START Supplied material

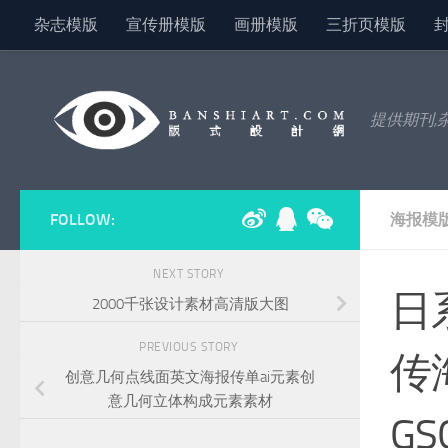
杂志模版
宣传册模版
画册模版
三折页模版
Skip to content
提供期刊,
FOLLOW:
海报模
NEXT STORY
日
2000千张设计素材高清版大图
PREVIOUS STORY
传
创意几何点线面英文海报传单ai元素创
意几何立体构成元素素材
GS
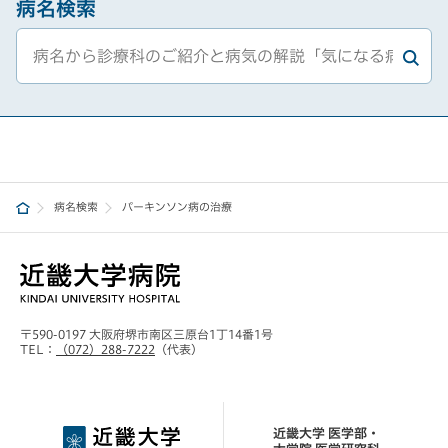
病名検索
病名検索
パーキンソン病の治療
〒590-0197 大阪府堺市南区三原台1丁14番1号
TEL：
（072）288-7222
（代表）
近畿大学 医学部・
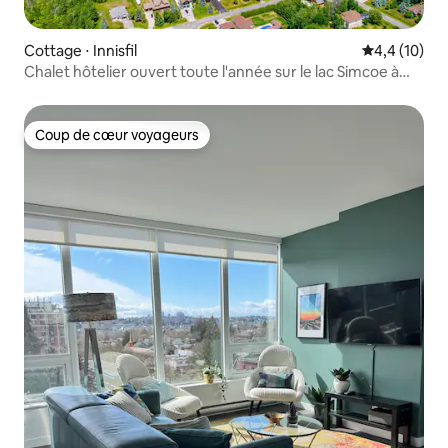
Cottage ⋅ Innisfil
Évaluation m
4,4 (10)
Chalet hôtelier ouvert toute l'année sur le lac Simcoe à
Innisfil
Coup de cœur voyageurs
Coup de cœur voyageurs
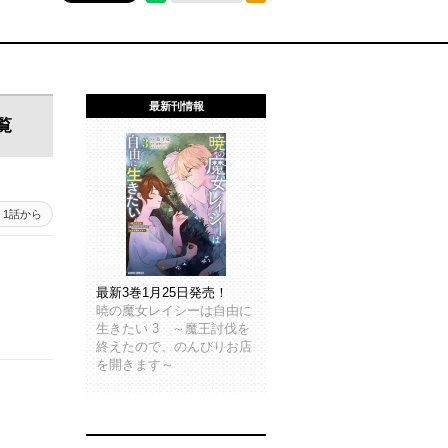
最新刊情報
覧
1話から
最新3巻1月25日発売！
暁の魔女レイシーは自由に
生きたい 3 ～魔王討伐を
終えたので、のんびりお店
を開きます～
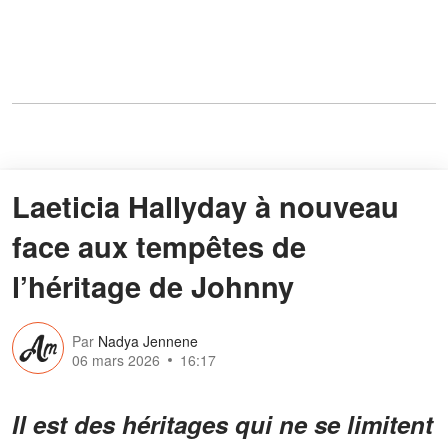
Laeticia Hallyday à nouveau
face aux tempêtes de
l’héritage de Johnny
Par
Nadya Jennene
06 mars 2026
16:17
Il est des héritages qui ne se limitent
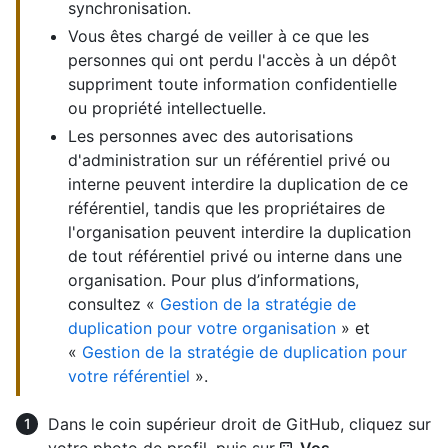
synchronisation.
Vous êtes chargé de veiller à ce que les
personnes qui ont perdu l'accès à un dépôt
suppriment toute information confidentielle
ou propriété intellectuelle.
Les personnes avec des autorisations
d'administration sur un référentiel privé ou
interne peuvent interdire la duplication de ce
référentiel, tandis que les propriétaires de
l'organisation peuvent interdire la duplication
de tout référentiel privé ou interne dans une
organisation. Pour plus d’informations,
consultez «
Gestion de la stratégie de
duplication pour votre organisation
» et
«
Gestion de la stratégie de duplication pour
votre référentiel
».
Dans le coin supérieur droit de GitHub, cliquez sur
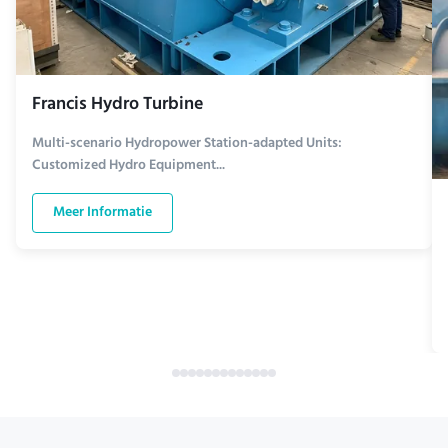
Francis Hydro Turbine
Multi-scenario Hydropower Station-adapted Units:
Customized Hydro Equipment...
Meer Informatie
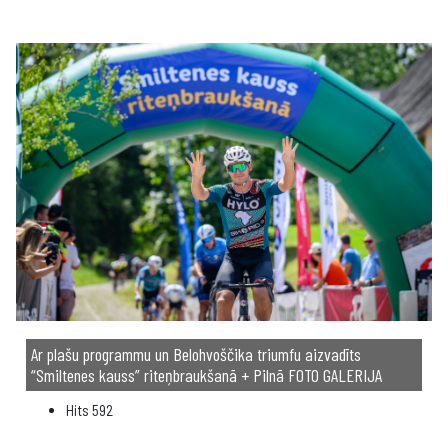
Ar plašu programmu un Belohvoščika triumfu aizvadīts
“Smiltenes kauss” riteņbraukšanā + Pilnā FOTO GALERIJA
Hits
592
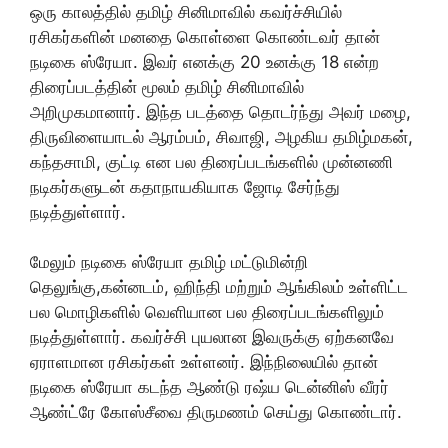
ஒரு காலத்தில் தமிழ் சினிமாவில் கவர்ச்சியில்
ரசிகர்களின் மனதை கொள்ளை கொண்டவர் தான்
நடிகை ஸ்ரேயா. இவர் எனக்கு 20 உனக்கு 18 என்ற
திரைப்படத்தின் மூலம் தமிழ் சினிமாவில்
அறிமுகமானார். இந்த படத்தை தொடர்ந்து அவர் மழை,
திருவிளையாடல் ஆரம்பம், சிவாஜி, அழகிய தமிழ்மகன்,
கந்தசாமி, குட்டி என பல திரைப்படங்களில் முன்னணி
நடிகர்களுடன் கதாநாயகியாக ஜோடி சேர்ந்து
நடித்துள்ளார்.
மேலும் நடிகை ஸ்ரேயா தமிழ் மட்டுமின்றி
தெலுங்கு,கன்னடம், ஹிந்தி மற்றும் ஆங்கிலம் உள்ளிட்ட
பல மொழிகளில் வெளியான பல திரைப்படங்களிலும்
நடித்துள்ளார். கவர்ச்சி புயலான இவருக்கு ஏற்கனவே
ஏராளமான ரசிகர்கள் உள்ளனர். இந்நிலையில் தான்
நடிகை ஸ்ரேயா கடந்த ஆண்டு ரஷ்ய டென்னிஸ் வீரர்
ஆண்ட்ரே கோஸ்சீவை திருமணம் செய்து கொண்டார்.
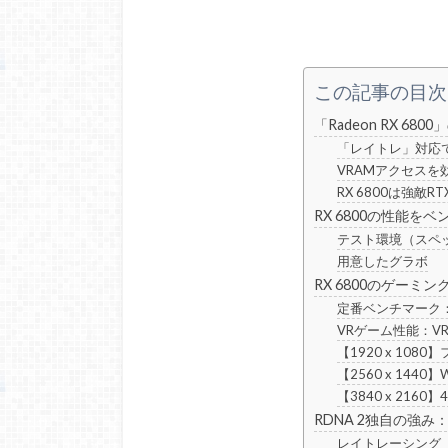
この記事の目次
「Radeon RX 68
「レイトレ」対応で
VRAMアクセスを効率化
RX 6800は強敵R
RX 6800の性能を
テスト環境（スペ
用意したグラボ
RX 6800のゲーミン
定番ベンチマーク：3
VRゲーム性能：VR
【1920 x 108
【2560 x 144
【3840 x 216
RDNA 2独自の強み
レイトレーシング（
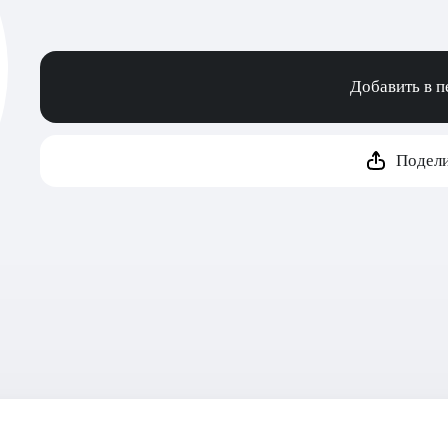
Добавить в 
Подели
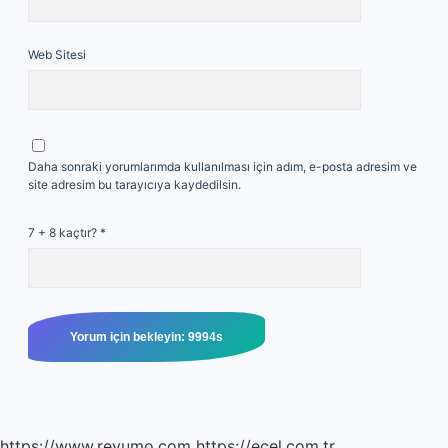
Web Sitesi
Daha sonraki yorumlarımda kullanılması için adım, e-posta adresim ve
site adresim bu tarayıcıya kaydedilsin.
7 + 8 kaçtır?
*
https://www.reyumo.com
https://ecel.com.tr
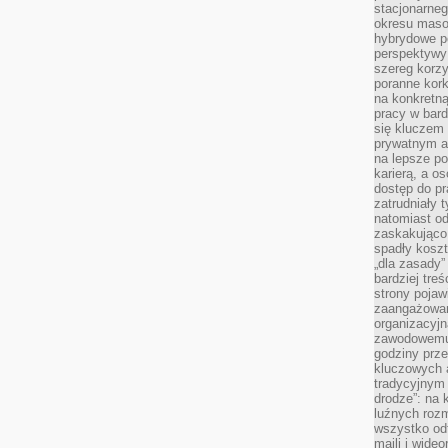
stacjonarne
okresu masow
hybrydowe po
perspektywy
szereg korzy
poranne kork
na konkretną
pracy w bard
się kluczem
prywatnym a
na lepsze p
karierą, a o
dostęp do pr
zatrudniały 
natomiast od
zaskakująco
spadły koszt
„dla zasady”
bardziej tre
strony pojaw
zaangażowani
organizacyjn
zawodowemu 
godziny prz
kluczowych 
tradycyjnym 
drodze”: na 
luźnych rozm
wszystko od
maili i wide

END Supplied material

■ **What to do**: No image belongs in the copy. Transcribe the full listing verbatim.

■ **Response to the task**:
杂志模版
宣传册模版
画册模版
三折页模版
Skip to content
提供期刊,
FOLLOW:
海报模
NEXT STORY
日
2000千张设计素材高清版大图
PREVIOUS STORY
传
创意几何点线面英文海报传单ai元素创
意几何立体构成元素素材
GS
病名検索
病名検索
パーキンソン病の治療
〒590-0197 大阪府堺市南区三原台1丁14番1号
TEL：
（072）288-7222
（代表）
近畿大学 医学部・
Cottage ⋅ Innisfil
Évaluation m
4,4 (10)
Chalet hôtelier ouvert toute l'année sur le lac Simcoe à
Innisfil
Coup de cœur voyageurs
Coup de cœur voyageurs
最新刊情報
覧
1話から
最新3巻1月25日発売！
暁の魔女レイシーは自由に
生きたい 3 ～魔王討伐を
終えたので、のんびりお店
を開きます～
Laeticia Hallyday à nouveau
face aux tempêtes de
l’héritage de Johnny
Par
Nadya Jennene
06 mars 2026
16:17
Il est des héritages qui ne se limitent
synchronisation.
Vous êtes chargé de veiller à ce que les
personnes qui ont perdu l'accès à un dépôt
suppriment toute information confidentielle
ou propriété intellectuelle.
Les personnes avec des autorisations
d'administration sur un référentiel privé ou
interne peuvent interdire la duplication de ce
référentiel, tandis que les propriétaires de
l'organisation peuvent interdire la duplication
de tout référentiel privé ou interne dans une
organisation. Pour plus d’informations,
consultez «
Gestion de la stratégie de
duplication pour votre organisation
» et
«
Gestion de la stratégie de duplication pour
votre référentiel
».
Dans le coin supérieur droit de GitHub, cliquez sur
Francis Hydro Turbine
Multi-scenario Hydropower Station-adapted Units:
Customized Hydro Equipment...
Meer Informatie
Ar plašu programmu un Belohvoščika triumfu aizvadīts
“Smiltenes kauss” riteņbraukšanā + Pilnā FOTO GALERIJA
Hits
592
ஒரு காலத்தில் தமிழ் சினிமாவில் கவர்ச்சியில்
ரசிகர்களின் மனதை கொள்ளை கொண்டவர் தான்
நடிகை ஸ்ரேயா. இவர் எனக்கு 20 உனக்கு 18 என்ற
திரைப்படத்தின் மூலம் தமிழ் சினிமாவில்
அறிமுகமானார். இந்த படத்தை தொடர்ந்து அவர் மழை,
திருவிளையாடல் ஆரம்பம், சிவாஜி, அழகிய தமிழ்மகன்,
கந்தசாமி, குட்டி என பல திரைப்படங்களில் முன்னணி
நடிகர்களுடன் கதாநாயகியாக ஜோடி சேர்ந்து
நடித்துள்ளார்.
மேலும் நடிகை ஸ்ரேயா தமிழ் மட்டுமின்றி
தெலுங்கு,கன்னடம், ஹிந்தி மற்றும் ஆங்கிலம் உள்ளிட்ட
பல மொழிகளில் வெளியான பல திரைப்படங்களிலும்
நடித்துள்ளார். கவர்ச்சி புயலான இவருக்கு ஏற்கனவே
ஏராளமான ரசிகர்கள் உள்ளனர். இந்நிலையில் தான்
நடிகை ஸ்ரேயா கடந்த ஆண்டு ரஷ்ய டென்னிஸ் வீரர்
ஆண்ட்ரே கோஸ்சீவை திருமணம் செய்து கொண்டார்.
この記事の目次
「Radeon RX 68
「レイトレ」対応で
VRAMアクセスを効率化
RX 6800は強敵R
RX 6800の性能を
テスト環境（スペ
用意したグラボ
RX 6800のゲーミン
定番ベンチマーク：3
VRゲーム性能：VR
【1920 x 108
【2560 x 144
【3840 x 216
RDNA 2独自の強み
レイトレーシング（
Добавить в 
Подели
Web Sitesi
Daha sonraki yorumlarımda kullanılması için adım, e-posta adresim ve
site adresim bu tarayıcıya kaydedilsin.
7 + 8 kaçtır?
*
https://www.reyumo.com
https://ecel.com.tr
stacjonarne
okresu masow
hybrydowe po
perspektywy
szereg korzy
poranne kork
na konkretną
pracy w bard
się kluczem
prywatnym a
na lepsze p
karierą, a o
dostęp do pr
zatrudniały 
natomiast od
zaskakująco
spadły koszt
„dla zasady”
bardziej tre
strony pojaw
zaangażowani
organizacyjn
zawodowemu 
godziny prz
kluczowych 
tradycyjnym 
drodze”: na 
luźnych rozm
wszystko od
maili i wide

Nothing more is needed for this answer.